I was happy knowing that this wasn’t my home and that I was free to leave. Does that ever happen to you when you travel domestically?
I felt happy to come from a town that at least has some nice architecture in the downtown area, which – let’s face it – is the area most visitors will see when they drop by. It’s the city’s facade, its face. Turku obviously didn’t care much for facelifts.
Looking at what I just wrote, do you think I sound harsh? Does it stand out in a very negative way? I feel like a traitor, but why lie? No one is paying me to advertise Turku, or Finland for that matter. I’m just observing, subjectively. These are the thoughts that went through my mind.
I don’t know why, but I’ve noticed that to me, architecture, aesthetics, and the way a place or a building is maintained are very important. A building’s look gives off a certain vibe, a first impression. Buildings have souls. Their souls speak to me. I’m looking for something that I agree with, that inspires me.
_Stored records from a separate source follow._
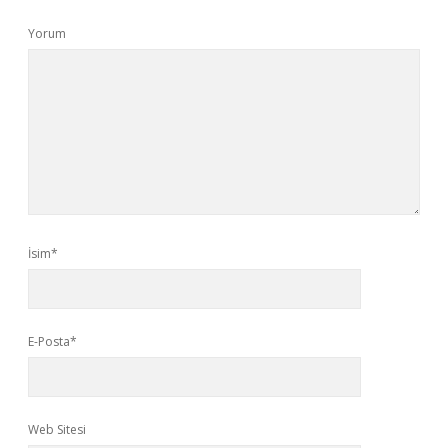
Yorum
İsim*
E-Posta*
Web Sitesi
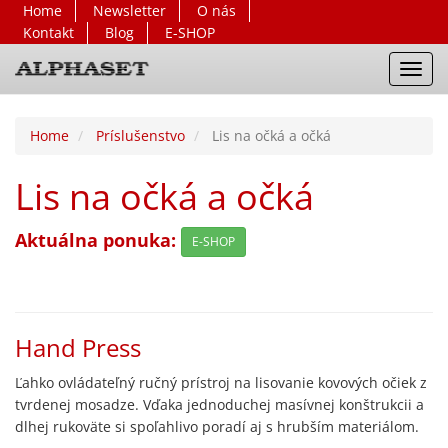
Home
Newsletter
O nás
Kontakt
Blog
E-SHOP
Toggl
navig
Home
Príslušenstvo
Lis na očká a očká
Lis na očká a očká
Aktuálna ponuka:
E-SHOP
Hand Press
Ľahko ovládateľný ručný prístroj na lisovanie kovových očiek z
tvrdenej mosadze. Vďaka jednoduchej masívnej konštrukcii a
dlhej rukoväte si spoľahlivo poradí aj s hrubším materiálom.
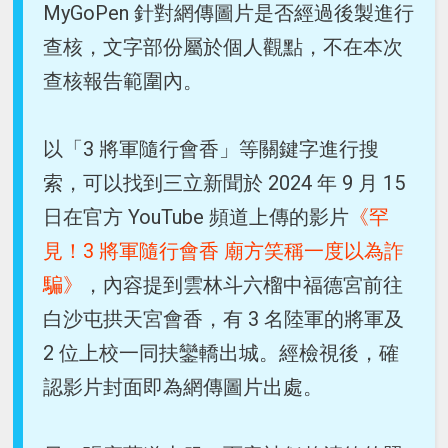
MyGoPen 針對網傳圖片是否經過後製進行
查核，文字部份屬於個人觀點，不在本次
查核報告範圍內。
以「3 將軍隨行會香」等關鍵字進行搜
索，可以找到三立新聞於 2024 年 9 月 15
日在官方 YouTube 頻道上傳的影片
《罕
見！3 將軍隨行會香 廟方笑稱一度以為詐
騙》
，內容提到雲林斗六榴中福德宮前往
白沙屯拱天宮會香，有 3 名陸軍的將軍及
2 位上校一同扶鑾轎出城。經檢視後，確
認影片封面即為網傳圖片出處。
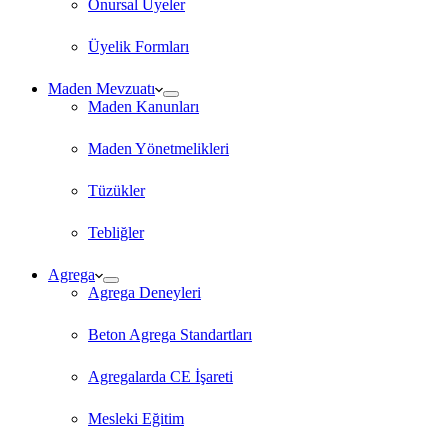
Onursal Üyeler
Üyelik Formları
Maden Mevzuatı
Maden Kanunları
Maden Yönetmelikleri
Tüzükler
Tebliğler
Agrega
Agrega Deneyleri
Beton Agrega Standartları
Agregalarda CE İşareti
Mesleki Eğitim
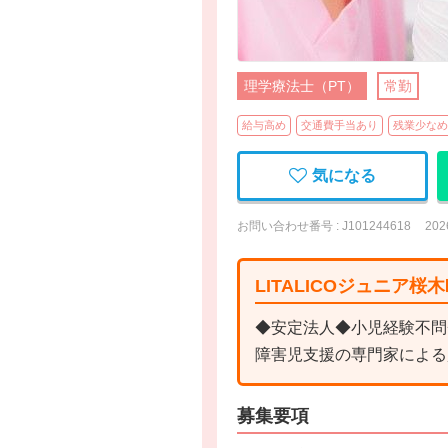
理学療法士（PT）
常勤
給与高め
交通費手当あり
残業少なめ
気になる
お問い合わせ番号 : J101244618
20
LITALICOジュニア
◆安定法人◆小児経験不問
障害児支援の専門家による
募集要項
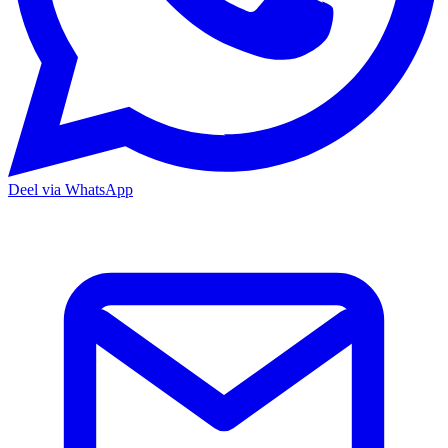
Deel via WhatsApp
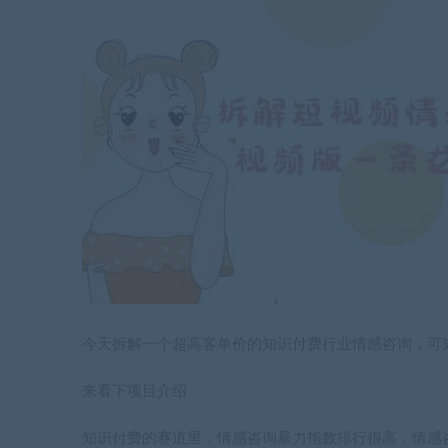
今天拆解一个超高客单价的知识付费行业情感咨询，可矩
来看下项目介绍
知识付费的赛道里，情感咨询暴力指数排行很高，情感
That doesn’t make me want to look the other way.
Last year back in my home town, Helsinki, I was very happy to get my boys into a daycare that was in a brand new building. I know the boys themselves don’t care whether it’s new or old, and the most important thing is to have good daycare staff.
But it made me feel more secure, like at least they were spending their days in a nice place and not some dump with broken furniture, worn toys, a funky smell and mold behind the walls.
Maybe I’m superficial, I’m not perfect. Life is too short for ugly.
The next day, we were off to Naantali, a small town nearby that just happens to be the home of Moomin World.
Moomin World, the culmination of our whole excursion, was a bit of a flop. They could have done more. In true Finnish fashion, it was modest and understated. And expensive and absolutely overcrowded. The weather was cold, too.
But Naantali had a stretch of pretty, wooden villas with green backyards and a public playground that the boys enjoyed far more than Moomin World.
The best things in life are still free, after all.